I have the following requirement:
Load a large amount of data from a comma-delimited csv file.
I read the file, creating a POJO with a hibernate mapping, for each line.
These objects are complete except for ID which is not available in the csv.
For each object I look up a possible existing reference in the database by criteria other than id. If an object is found and has differences from the data in the csv file, then the csv data is updated into the found object and the found object is updated. If an object is found which does not differ from the csv data, nothing is done in the database. If no object is found, the id-less object in the POJO created from the CSV is saved., persisting it for the first time.
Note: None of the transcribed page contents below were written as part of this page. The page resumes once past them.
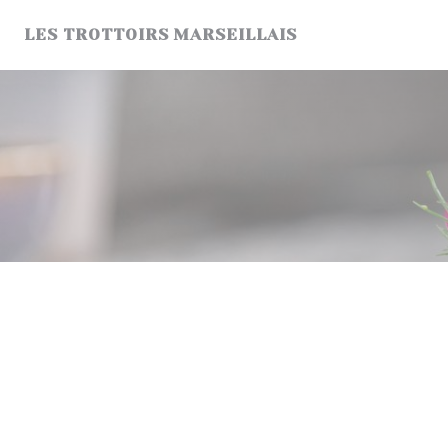
Панель управления cookies
LES TROTTOIRS MARSEILLAIS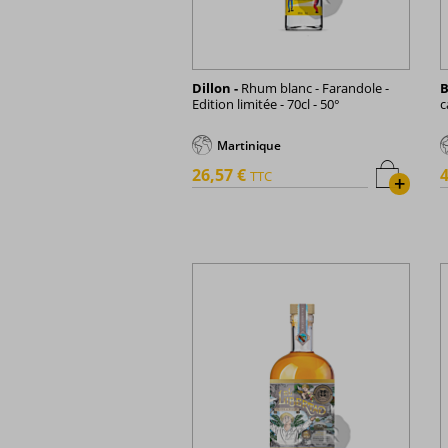
Dillon -
Rhum blanc - Farandole -
B
Edition limitée - 70cl - 50°
c
Martinique
26,57 €
4
TTC
+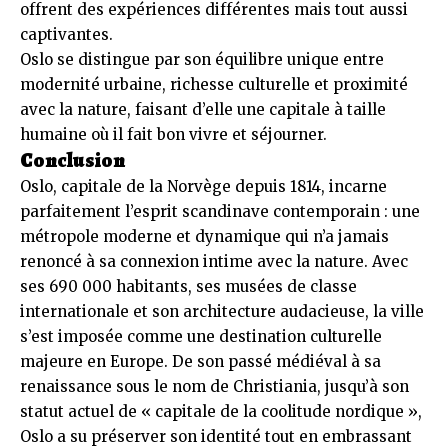
offrent des expériences différentes mais tout aussi
captivantes.
Oslo se distingue par son équilibre unique entre
modernité urbaine, richesse culturelle et proximité
avec la nature, faisant d’elle une capitale à taille
humaine où il fait bon vivre et séjourner.
Conclusion
Oslo, capitale de la Norvège depuis 1814, incarne
parfaitement l’esprit scandinave contemporain : une
métropole moderne et dynamique qui n’a jamais
renoncé à sa connexion intime avec la nature. Avec
ses 690 000 habitants, ses musées de classe
internationale et son architecture audacieuse, la ville
s’est imposée comme une destination culturelle
majeure en Europe. De son passé médiéval à sa
renaissance sous le nom de Christiania, jusqu’à son
statut actuel de « capitale de la coolitude nordique »,
Oslo a su préserver son identité tout en embrassant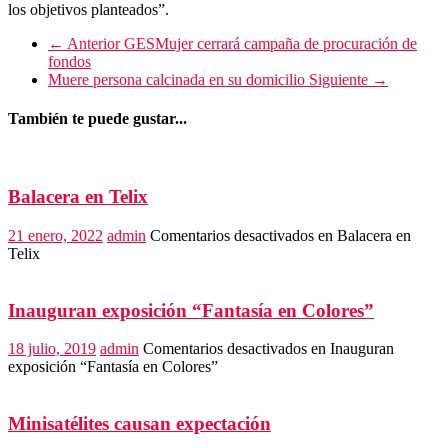
los objetivos planteados”.
← Anterior
GESMujer cerrará campaña de procuración de
fondos
Muere persona calcinada en su domicilio
Siguiente →
También te puede gustar...
Balacera en Telix
21 enero, 2022
admin
Comentarios desactivados
en Balacera en
Telix
Inauguran exposición “Fantasía en Colores”
18 julio, 2019
admin
Comentarios desactivados
en Inauguran
exposición “Fantasía en Colores”
Minisatélites causan expectación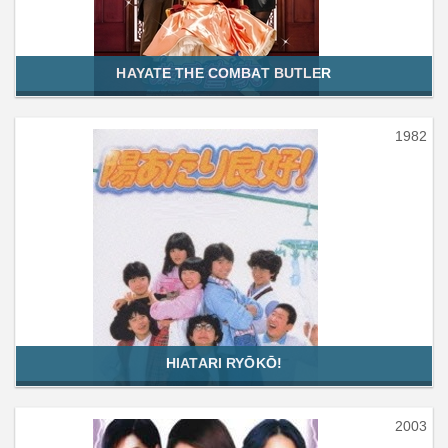
HAYATE THE COMBAT BUTLER
1982
HIATARI RYŌKŌ!
2003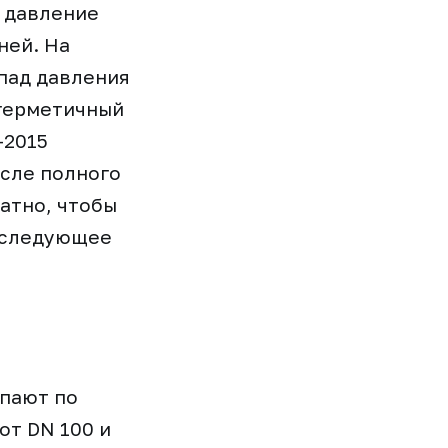
, давление
ней. На
епад давления
 герметичный
-2015
осле полного
атно, чтобы
последующее
упают по
от DN 100 и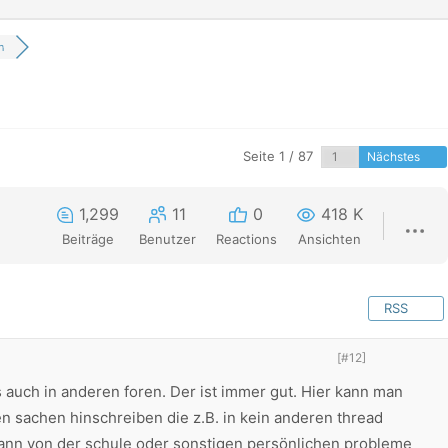
n
Seite 1 / 87
Nächstes
1,299
11
0
418 K
n
Beiträge
Benutzer
Reactions
Ansichten
RSS
[#12]
s auch in anderen foren. Der ist immer gut. Hier kann man
n sachen hinschreiben die z.B. in kein anderen thread
ann von der schule oder sonstigen persönlichen probleme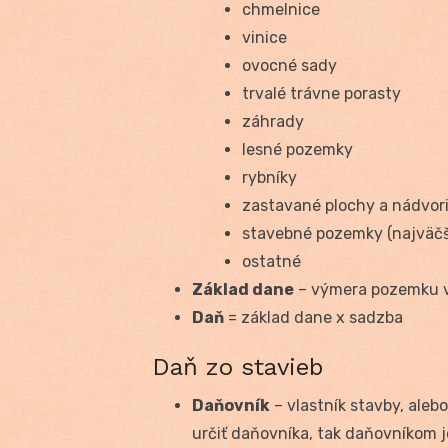
chmelnice
vinice
ovocné sady
trvalé trávne porasty
záhrady
lesné pozemky
rybníky
zastavané plochy a nádvor
stavebné pozemky (najväčš
ostatné
Základ dane
– výmera pozemku 
Daň
= základ dane x sadzba
Daň zo stavieb
Daňovník
– vlastník stavby, aleb
určiť daňovníka, tak daňovníkom j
I want to do all this under a transaction. However, it's way too slow. What slows it down is caching. The more records have been processed, the larger the cache, and the more work hibernate must do when looking for existing records and the slower the processing proceeds.
When the table is empty and all data will be inserted, I can, therefore achieve a speed increase by evicting each item from the cache after it is persisted. But this fails when there is some preexisting data in the database. I get these errors:
6530 ERROR [main] hibernate.AssertionFailure: an assertion failure occured (this may indicate a bug in Hibernate, but is more likely due to unsafe use of the session)
net.sf.hibernate.AssertionFailure: possible nonthreadsafe access to session
at net.sf.hibernate.impl.SessionImpl.postInsert(SessionImpl.java:2350)
at net.sf.hibernate.impl.ScheduledInsertion.execute(ScheduledInsertion.java:30)
at net.sf.hibernate.impl.SessionImpl.executeAll(SessionImpl.java:2382)
at net.sf.hibernate.impl.SessionImpl.execute(SessionImpl.java:2335)
at net.sf.hibernate.impl.SessionImpl.autoFlushIfRequired(SessionImpl.java:1775)
at net.sf.hibernate.impl.SessionImpl.getQueries(SessionImpl.java:1536)
at net.sf.hibernate.impl.SessionImpl.find(SessionImpl.java:1501)
at net.sf.hibernate.impl.SessionImpl.find(SessionImpl.java:1491)
at com.fubar.persist.BaseDAO.retrieveObjs(BaseDAO.java:301)
at com.fubar.SalesDAO.getMatchingSalesByLocation(SalesDAO.java:206)
This stack trace is strange. Why is postInsert() called in the middle of a query? It appears that this is caused by autoFlushIfRequired. How can this be defeated? Or is there another way to defeat the performance-killing effects of caching?
|